---- Excerpted records
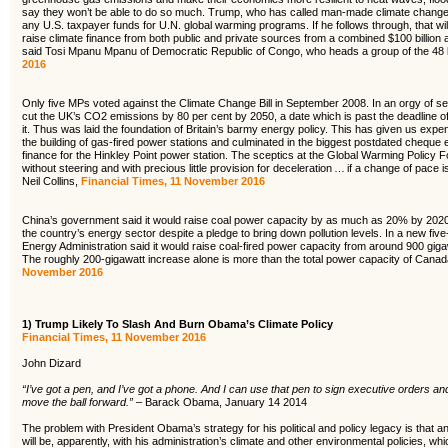
say they won’t be able to do so much. Trump, who has called man-made climate change 
any U.S. taxpayer funds for U.N. global warming programs. If he follows through, that will 
raise climate finance from both public and private sources from a combined $100 billion
said Tosi Mpanu Mpanu of Democratic Republic of Congo, who heads a group of the 48 l
2016
Only five MPs voted against the Climate Change Bill in September 2008. In an orgy of s
cut the UK’s CO2 emissions by 80 per cent by 2050, a date which is past the deadline o
it. Thus was laid the foundation of Britain’s barmy energy policy. This has given us expen
the building of gas-fired power stations and culminated in the biggest postdated cheque e
finance for the Hinkley Point power station. The sceptics at the Global Warming Policy F
without steering and with precious little provision for deceleration … if a change of pace 
Neil Collins,
Financial Times, 11 November 2016
China’s government said it would raise coal power capacity by as much as 20% by 2020, 
the country’s energy sector despite a pledge to bring down pollution levels. In a new five
Energy Administration said it would raise coal-fired power capacity from around 900 giga
The roughly 200-gigawatt increase alone is more than the total power capacity of Canad
November 2016
1)
Trump Likely To Slash And Burn Obama’s Climate Policy
Financial Times, 11 November 2016
John Dizard
“I’ve got a pen, and I’ve got a phone. And I can use that pen to sign executive orders an
move the ball forward.” –
Barack Obama, January 14 2014
The problem with President Obama’s strategy for his political and policy legacy is that an 
will be, apparently, with his administration’s climate and other environmental policies,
--------
**Exercise goal:**
For every line in the listing above that mentions the word "with", make a copy.

**Task output:**
without steering and with precious little provision for deceleration … if a change of pace 
The problem with President Obama’s strategy for his political and policy legacy is that an 
will be, apparently, with his administration’s climate and other environmental policies,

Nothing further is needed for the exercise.